The long non-coding RNA LINDA restrains cellular collapse following DNA damage in Arabidopsis thaliana

The genomic integrity of every organism is endangered by various intrinsic and extrinsic stresses. To maintain the genomic integrity, a sophisticated DNA damage response (DDR) network is activated rapidly after DNA damage. Notably, the fundamental DDR mechanisms are conserved in eukaryotes. However, knowledge about many regulatory aspects of the plant DDR is still limited. Important, yet little understood, regulatory factors of the DDR are the long non-coding RNAs (lncRNAs). In humans, 13 lncRNAs functioning in DDR have been characterized to date, whereas no such lncRNAs have been characterized in plants yet. By meta-analysis, we identified the long intergenic non-coding RNA induced by DNA damage (LINDA) that responds strongly to various DNA double-strand break-inducing treatments, but not to replication stress induced by mitomycin C. After DNA damage, LINDA is rapidly induced in an ATM- and SOG1-dependent manner. Intriguingly, the transcriptional response of LINDA to DNA damage is similar to that of its flanking hypothetical protein-encoding gene. Phylogenetic analysis of putative Brassicales and Malvales LINDA homologs indicates that LINDA lncRNAs originate from duplication of a flanking small protein-encoding gene followed by pseudogenization. We demonstrate that LINDA is not only needed for the regulation of this flanking gene, but also for fine-tuning of the DDR after the occurrence of DNA double-strand breaks. Moreover, ?linda mutant root stem cells are unable to recover from DNA damage, most likely due to hyper-induced cell death. Overall design: We performed RNA-Seq experiments on wildtype (Col-0) and ?linda mutants after induction of DNA damage by treatment of 14-day-old seedlings with either 80 µg/ml Zeocin or 2 kJ UV-C. Mock treated seedlings or seedlings grown under normal light conditions were used as controls for Zeocin or UV-C treatment, respectively. Samples were harvested 3 hours after induction of DNA damage. We harvested four samples per genotype per treatment.

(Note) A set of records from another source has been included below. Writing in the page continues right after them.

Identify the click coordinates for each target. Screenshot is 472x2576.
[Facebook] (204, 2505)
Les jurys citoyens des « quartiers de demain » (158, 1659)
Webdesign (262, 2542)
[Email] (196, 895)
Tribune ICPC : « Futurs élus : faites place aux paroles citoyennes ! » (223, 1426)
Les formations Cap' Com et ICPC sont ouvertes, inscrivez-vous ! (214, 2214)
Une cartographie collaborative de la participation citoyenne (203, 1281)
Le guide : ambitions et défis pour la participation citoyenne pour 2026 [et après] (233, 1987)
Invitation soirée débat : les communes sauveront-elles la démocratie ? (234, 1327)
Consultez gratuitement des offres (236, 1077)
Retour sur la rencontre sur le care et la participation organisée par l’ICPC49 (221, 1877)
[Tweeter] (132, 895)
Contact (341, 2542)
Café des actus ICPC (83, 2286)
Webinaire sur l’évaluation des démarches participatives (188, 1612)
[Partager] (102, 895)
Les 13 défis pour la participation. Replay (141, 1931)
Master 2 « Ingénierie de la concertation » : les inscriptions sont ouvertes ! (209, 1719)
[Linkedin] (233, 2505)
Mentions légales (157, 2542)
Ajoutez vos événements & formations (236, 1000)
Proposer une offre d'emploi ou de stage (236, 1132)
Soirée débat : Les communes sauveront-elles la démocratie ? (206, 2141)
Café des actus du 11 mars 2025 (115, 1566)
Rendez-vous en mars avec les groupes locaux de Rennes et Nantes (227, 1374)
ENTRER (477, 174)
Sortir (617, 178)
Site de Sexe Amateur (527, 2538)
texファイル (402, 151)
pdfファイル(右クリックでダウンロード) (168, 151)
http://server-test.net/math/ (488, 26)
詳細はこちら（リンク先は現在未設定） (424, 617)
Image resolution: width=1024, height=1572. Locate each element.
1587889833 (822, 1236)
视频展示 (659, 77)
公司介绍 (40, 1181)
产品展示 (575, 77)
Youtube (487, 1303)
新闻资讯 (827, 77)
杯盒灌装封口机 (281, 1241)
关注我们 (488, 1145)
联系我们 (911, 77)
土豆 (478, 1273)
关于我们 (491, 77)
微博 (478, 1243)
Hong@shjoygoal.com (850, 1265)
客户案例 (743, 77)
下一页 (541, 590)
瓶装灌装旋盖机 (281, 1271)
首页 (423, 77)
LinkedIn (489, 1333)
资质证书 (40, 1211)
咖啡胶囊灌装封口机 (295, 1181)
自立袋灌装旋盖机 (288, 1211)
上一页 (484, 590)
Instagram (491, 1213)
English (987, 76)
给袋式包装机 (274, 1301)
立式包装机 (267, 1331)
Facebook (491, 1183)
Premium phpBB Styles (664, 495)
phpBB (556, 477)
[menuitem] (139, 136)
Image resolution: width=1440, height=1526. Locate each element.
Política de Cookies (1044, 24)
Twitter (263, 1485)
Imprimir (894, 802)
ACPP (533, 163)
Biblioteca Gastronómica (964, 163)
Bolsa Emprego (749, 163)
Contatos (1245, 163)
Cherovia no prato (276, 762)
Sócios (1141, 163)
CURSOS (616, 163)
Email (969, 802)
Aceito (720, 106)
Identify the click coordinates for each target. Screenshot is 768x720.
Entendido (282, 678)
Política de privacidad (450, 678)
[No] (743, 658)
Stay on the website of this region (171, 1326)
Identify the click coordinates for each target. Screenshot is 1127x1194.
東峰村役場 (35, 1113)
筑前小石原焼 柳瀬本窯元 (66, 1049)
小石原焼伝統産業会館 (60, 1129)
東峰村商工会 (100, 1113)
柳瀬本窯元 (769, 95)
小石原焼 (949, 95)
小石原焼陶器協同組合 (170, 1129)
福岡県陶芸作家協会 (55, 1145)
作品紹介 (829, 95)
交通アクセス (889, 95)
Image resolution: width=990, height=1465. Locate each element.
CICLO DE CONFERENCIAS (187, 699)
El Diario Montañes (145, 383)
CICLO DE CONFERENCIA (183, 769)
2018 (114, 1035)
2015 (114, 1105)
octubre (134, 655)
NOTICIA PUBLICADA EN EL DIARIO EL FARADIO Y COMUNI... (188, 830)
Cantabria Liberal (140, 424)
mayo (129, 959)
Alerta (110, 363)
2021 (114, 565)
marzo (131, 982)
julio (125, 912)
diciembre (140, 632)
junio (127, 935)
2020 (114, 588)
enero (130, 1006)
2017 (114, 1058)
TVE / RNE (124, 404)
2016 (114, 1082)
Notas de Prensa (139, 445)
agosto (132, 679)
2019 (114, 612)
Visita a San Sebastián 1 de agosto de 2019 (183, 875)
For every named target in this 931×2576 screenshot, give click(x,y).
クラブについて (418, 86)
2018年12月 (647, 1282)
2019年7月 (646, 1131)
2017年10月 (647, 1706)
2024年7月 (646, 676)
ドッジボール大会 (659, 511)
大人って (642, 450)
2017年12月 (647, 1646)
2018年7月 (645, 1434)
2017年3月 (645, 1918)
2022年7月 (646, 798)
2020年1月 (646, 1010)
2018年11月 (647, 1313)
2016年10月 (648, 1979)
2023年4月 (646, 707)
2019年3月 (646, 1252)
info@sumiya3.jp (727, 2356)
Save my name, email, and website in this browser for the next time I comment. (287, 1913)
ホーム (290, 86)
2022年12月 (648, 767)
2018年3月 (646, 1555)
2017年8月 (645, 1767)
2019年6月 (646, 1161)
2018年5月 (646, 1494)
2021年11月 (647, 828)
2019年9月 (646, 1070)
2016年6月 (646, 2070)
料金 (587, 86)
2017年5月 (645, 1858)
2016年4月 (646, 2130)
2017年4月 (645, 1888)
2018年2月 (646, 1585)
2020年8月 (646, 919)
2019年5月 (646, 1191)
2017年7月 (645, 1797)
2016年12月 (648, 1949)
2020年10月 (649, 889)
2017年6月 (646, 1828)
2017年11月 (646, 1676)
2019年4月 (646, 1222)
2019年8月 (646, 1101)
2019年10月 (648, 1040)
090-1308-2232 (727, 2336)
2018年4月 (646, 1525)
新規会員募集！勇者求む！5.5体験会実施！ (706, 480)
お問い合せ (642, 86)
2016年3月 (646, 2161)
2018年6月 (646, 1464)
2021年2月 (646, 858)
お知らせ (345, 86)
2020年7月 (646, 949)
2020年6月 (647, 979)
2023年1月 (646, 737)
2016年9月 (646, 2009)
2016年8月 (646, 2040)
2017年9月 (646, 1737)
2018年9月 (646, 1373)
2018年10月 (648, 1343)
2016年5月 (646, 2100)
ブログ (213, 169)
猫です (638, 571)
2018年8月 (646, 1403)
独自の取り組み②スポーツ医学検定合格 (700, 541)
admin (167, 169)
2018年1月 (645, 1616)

所有生物体的基因组完整性均会受到多种内源性与外源性胁迫的威胁。为维持基因组完整性，DNA发生损伤后会快速激活一套精密的DNA损伤应答（DNA damage response, DDR）网络。值得注意的是，真核生物的核心DDR机制具有高度保守性。然而，目前学界对植物DDR诸多调控层面的认知仍较为有限。DDR中一类重要却鲜有深入研究的调控因子是长链非编码RNA（long non-coding RNA, lncRNA）。迄今为止，人类中已有13种参与DDR的lncRNA被鉴定，但植物中尚未有相关lncRNA被表征。通过荟萃分析，我们鉴定出了DNA损伤诱导的基因间长链非编码RNA（long intergenic non-coding RNA induced by DNA damage, LINDA），其可对多种DNA双链断裂诱导处理产生强烈响应，但对丝裂霉素C诱导的复制胁迫无应答。DNA损伤发生后，LINDA会以ATM和SOG1依赖的方式被快速诱导。有趣的是，LINDA对DNA损伤的转录应答模式与其侧翼的假定蛋白编码基因高度相似。对十字花目（Brassicales）和锦葵目（Malvales）的推定LINDA同源序列进行系统发育分析，结果显示LINDA lncRNA起源于侧翼的小型蛋白编码基因的复制事件，随后发生假基因化。我们证实，LINDA不仅参与调控该侧翼基因的表达，还可对DNA双链断裂发生后的DDR进行精细调控。此外，Δlinda突变体的根干细胞无法从DNA损伤中恢复，这极有可能源于细胞死亡的过度诱导。总体实验设计：我们对野生型（Col-0）及Δlinda突变体幼苗开展RNA测序（RNA-seq）实验：将14日龄幼苗分别用80 μg/ml博莱霉素（Zeocin）或2 kJ UV-C处理以诱导DNA损伤，以Mock处理幼苗或正常光照条件下生长的幼苗分别作为博莱霉素或UV-C处理的对照。于DNA损伤诱导3小时后收集样本。每个基因型的每个处理组均设置4个生物学重复。